New FDI norms: Key online media companies feel the pinch of 26% cap

The government’s move to cap foreign direct investment in digital media in line with print media has left a few key players in the lurch. News portal VCCircle, owned by NewsCorp, New-York-headquartered Quartz, which has a partnership with, and HuffPost, which operates independently in the country, will have to reduce their foreign holding to comply with the rules, experts said.

While none of the players are likely to be happy with the move, some say more clarity is needed on the matter. “The policy does not mention if the FDI cap is restricted only to foreign companies investing in digital media or includes foreign venture capitalists (VCs) and private equity (PE) funds, too. If PEs and VCs are included, Bengaluru-based The Ken could face issues, since the company has more than 26 per cent foreign holding,” said an industry executive in the know of things.

NewsCorp, Quartz, and HuffPost were not immediately available for comment. 

Another concern factor, said experts, is the role of over-the-top platforms that stream news. The government has not provided any clarity, said sources in the know, on whether the FDI rules apply to aggregators as well. 
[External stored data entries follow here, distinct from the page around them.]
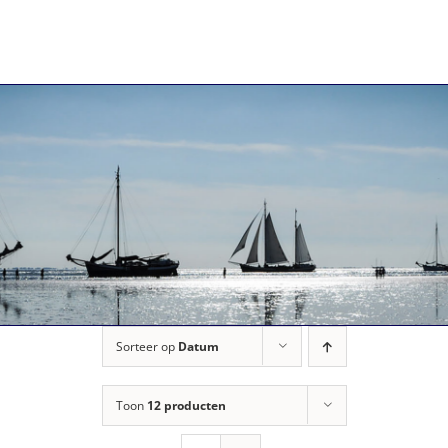
Ga
naar
inhoud
Sorteer op
Datum
Toon
12 producten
Hotstar, owned by Novi Digital, a subsidiary of Star India (now owned by Disney) streams news from various TV channels.
What’s making news
  • News portals such as VCCircle, Quartz, and HuffPost will have to reduce foreign holding to comply with new FDI rules
  • Another concern is that the government has not provided any clarity on the role of over-the-top platforms that stream news
  • If the new rules do apply to aggregators, VOOT and Hotstar may also come under the scanner
  • Some argue in favour of regulation in digital media

Similarly, Viacom18’s video platform VOOT streams clips from various TV18 channels. American broadcaster Viacom, for the record, holds 49 per cent stake in Viacom18.  So, if the new FDI rule does apply to aggregators, said sources, VOOT and Hotstar will also come under the scanner. News content has helped VOOT drive watch time on the platform, especially in the case of regional content. 

Some experts, however, argue in favour of regulation in digital media. 

“The media and entertainment industry grew by 13.3 per cent in FY19 on the back a 43.4 per cent growth in digital media. This is despite the fact that while the FDI policy currently permits 49 per cent foreign investment in news channels and 26 per cent in print media, it was silent on FDI in digital media,” said Himanshu Parekh, partner, KPMG India. “At least now there is some regulation in place, which should help the industry in the long run.”

Jehil Thakkar, partner, Deloitte, said, “FDI in digital media is a welcome development. Clarity around this fast-growing segment will act as an enabler for capital infusion. Significant value will be unlocked going forward.”

Gautam Sinha, chief executive, Times Internet, said, “At present, a significant part of the growth in the media sector is coming from digital consumption of content. I believe the move on FDI in digital media will benefit the industry since it will help companies raise additional capital from overseas players.”